Beauty was the only thing Stewart ever knew, as well as her passion, and she decided to open her own shop, K. Stewart The Salon, in 2012. For 10 years, her salon has specialized in providing premium hair extensions, and through the course of the pandemic, it has been one of the only businesses to survive on its street.
Soon, Stewart will have a second business under her belt. K. Stewart Beauty and Wellness Spa is set to open in Harbor East before the end of the year. It will be the first Black woman-owned medical spa in the neighborhood, and for Stewart, this venture has been a long time coming.
About 8 years ago, Stewart experienced the death of her fiance. While grieving, friends and family constantly reminded her to tend to her mental health and wellness. Stewart’s confidence was completely depleted after losing the love of her life, so she began doing aesthetic treatments and having spa days to make herself feel better.
The entrepreneur thought if aesthetics helped her to heal, they could also help others in their wellness journey.
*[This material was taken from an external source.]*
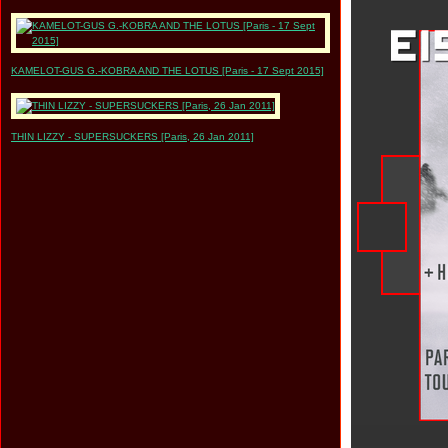
KAMELOT-GUS G.-KOBRA AND THE LOTUS [Paris - 17 Sept 2015]
THIN LIZZY - SUPERSUCKERS [Paris, 26 Jan 2011]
Especially in the midst of the pandemic, Stewart wants to ensure that her business can remind women, especially those of color, to preserve their emotional well-being.
“I think now more than ever, we’re seeing how important it is for us to take care of ourselves,” said Stewart. “Beauty is always an inside out thing.”
All of the services at K. Stewart Beauty and Wellness Spa will be administered by licensed practitioners and nurses and include IV hydration, microneedling, chemical peels and weight loss management.
As a Black female entrepreneur, Stewart faced personal trials while trying to secure a location for the new spa. She originally wanted to open in Federal Hill, but after expressing interest in a potential location, no one got back to her for a month.
She reached back out and learned that the building owner assumed she would not be able to afford running a medical spa on her own. Stewart was deflated, especially because she never provided the owner with a financial portfolio.
“He just knew that this type of business is a multi-billion dollar industry that normally Caucasians do or physicians who’ve been in business for a very long time do,” said Stewart. “Normally, when you see a medical wellness center, it’s because it’s by a very established practitioner, not a young 33-year-old Black girl who is having fun in beauty.”
The rebuff did not stop Stewart from searching for another location though. When she landed on Harbor East, she acquired a space that was better than the one she was initially interested in.
With her new business, Stewart hopes she can help women of color reclaim their self worth and understand that their personal wellbeing is what’s most important.
“I want to make sure that when people come to Baltimore, they come for the K experience, and that’s something that I’ve been working on my whole entire career,” said Stewart.